Transcribe only the lines from the one containing "La historia también cumple un papel" through the final line of the entries below, exactly, and exclude the pictures.

- [Dataset entries]:
::::::::

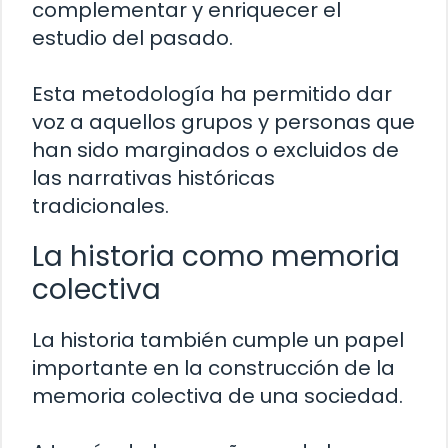
complementar y enriquecer el
estudio del pasado.
Esta metodología ha permitido dar
voz a aquellos grupos y personas que
han sido marginados o excluidos de
las narrativas históricas
tradicionales.
La historia como memoria
colectiva
La historia también cumple un papel
importante en la construcción de la
memoria colectiva de una sociedad.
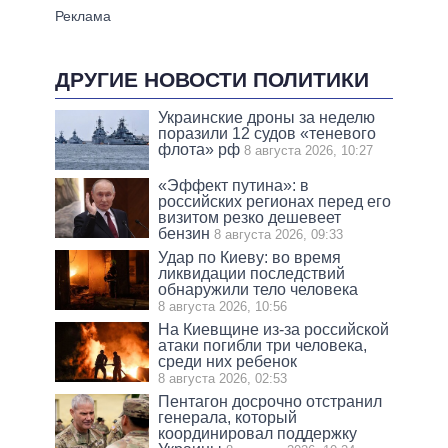
ДРУГИЕ НОВОСТИ ПОЛИТИКИ
Украинские дроны за неделю
поразили 12 судов «теневого
флота» рф
8 августа 2026, 10:27
«Эффект путина»: в
российских регионах перед его
визитом резко дешевеет
бензин
8 августа 2026, 09:33
Удар по Киеву: во время
ликвидации последствий
обнаружили тело человека
8 августа 2026, 10:56
На Киевщине из-за российской
атаки погибли три человека,
среди них ребенок
8 августа 2026, 02:53
Пентагон досрочно отстранил
генерала, который
координировал поддержку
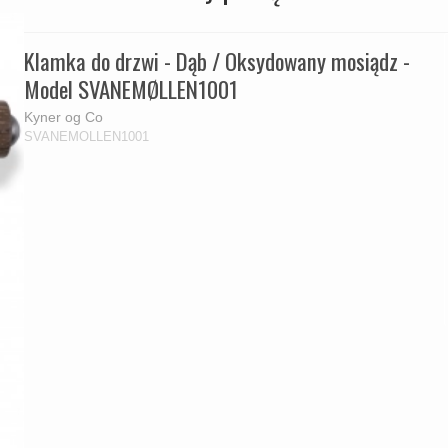
Klamka do drzwi - Dąb / Oksydowany mosiądz -
Model SVANEMØLLEN1001
Kyner og Co
SVANEMOLLEN1001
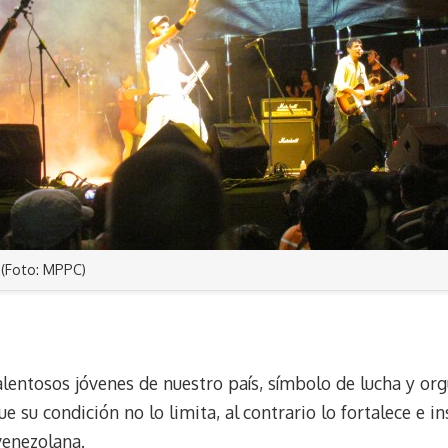
(Foto: MPPC)
alentosos jóvenes de nuestro país, símbolo de lucha y or
 su condición no lo limita, al contrario lo fortalece e in
venezolana.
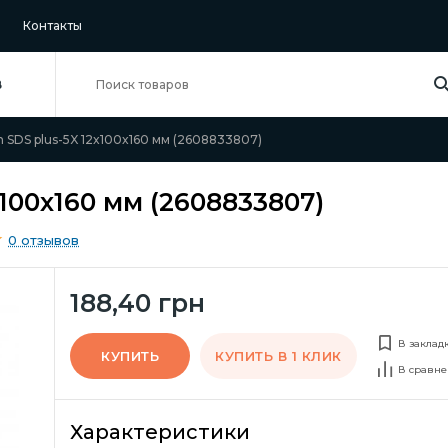
Контакты
В
 SDS plus-5X 12x100x160 мм (2608833807)
x100x160 мм (2608833807)
0 отзывов
188,40 грн
В заклад
КУПИТЬ
КУПИТЬ В 1 КЛИК
В сравне
Характеристики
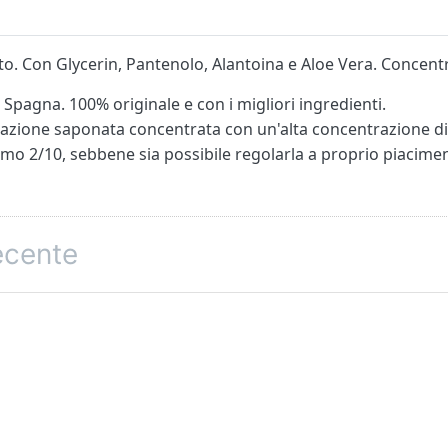
to. Con Glycerin, Pantenolo, Alantoina e Aloe Vera. Concent
n Spagna. 100% originale e con i migliori ingredienti.
ione saponata concentrata con un'alta concentrazione di pr
imo 2/10, sebbene sia possibile regolarla a proprio piaciment
recente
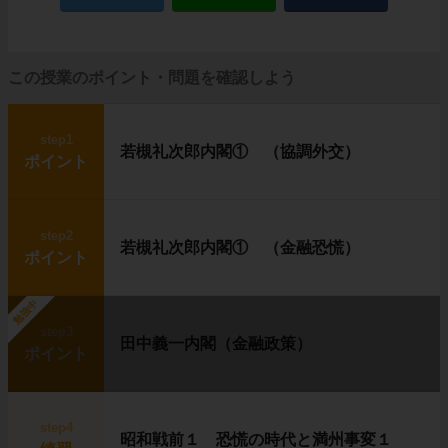
この授業のポイント・問題を確認しよう
step1
若槻礼次郎内閣① （協調外交）
ポイント
step2
若槻礼次郎内閣① （金融恐慌）
ポイント
勉強中
step3
田中義一内閣（金融政策）
ポイント
step4
昭和戦前１ 恐慌の時代と満州事変１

::::::::

- [SOLUTION TO THIS EXERCISE]:
La historia también cumple un papel
importante en la construcción de la
memoria colectiva de una sociedad.
ДРУГИЕ НОВОСТИ ПОЛИТИКИ
Украинские дроны за неделю
поразили 12 судов «теневого
флота» рф
8 августа 2026, 10:27
«Эффект путина»: в
российских регионах перед его
визитом резко дешевеет
бензин
8 августа 2026, 09:33
Удар по Киеву: во время
ликвидации последствий
обнаружили тело человека
8 августа 2026, 10:56
На Киевщине из-за российской
атаки погибли три человека,
среди них ребенок
8 августа 2026, 02:53
Пентагон досрочно отстранил
генерала, который
координировал поддержку
Klamka do drzwi - Dąb / Oksydowany mosiądz -
Model SVANEMØLLEN1001
Kyner og Co
SVANEMOLLEN1001
(Foto: MPPC)
alentosos jóvenes de nuestro país, símbolo de lucha y or
 su condición no lo limita, al contrario lo fortalece e in
venezolana.
Контакты
В
 SDS plus-5X 12x100x160 мм (2608833807)
x100x160 мм (2608833807)
0 отзывов
188,40 грн
В заклад
КУПИТЬ
КУПИТЬ В 1 КЛИК
В сравне
Характеристики
to. Con Glycerin, Pantenolo, Alantoina e Aloe Vera. Concent
n Spagna. 100% originale e con i migliori ingredienti.
ione saponata concentrata con un'alta concentrazione di pr
imo 2/10, sebbene sia possibile regolarla a proprio piaciment
recente
この授業のポイント・問題を確認しよう
step1
若槻礼次郎内閣① （協調外交）
ポイント
step2
若槻礼次郎内閣① （金融恐慌）
ポイント
勉強中
step3
田中義一内閣（金融政策）
ポイント
step4
昭和戦前１ 恐慌の時代と満州事変１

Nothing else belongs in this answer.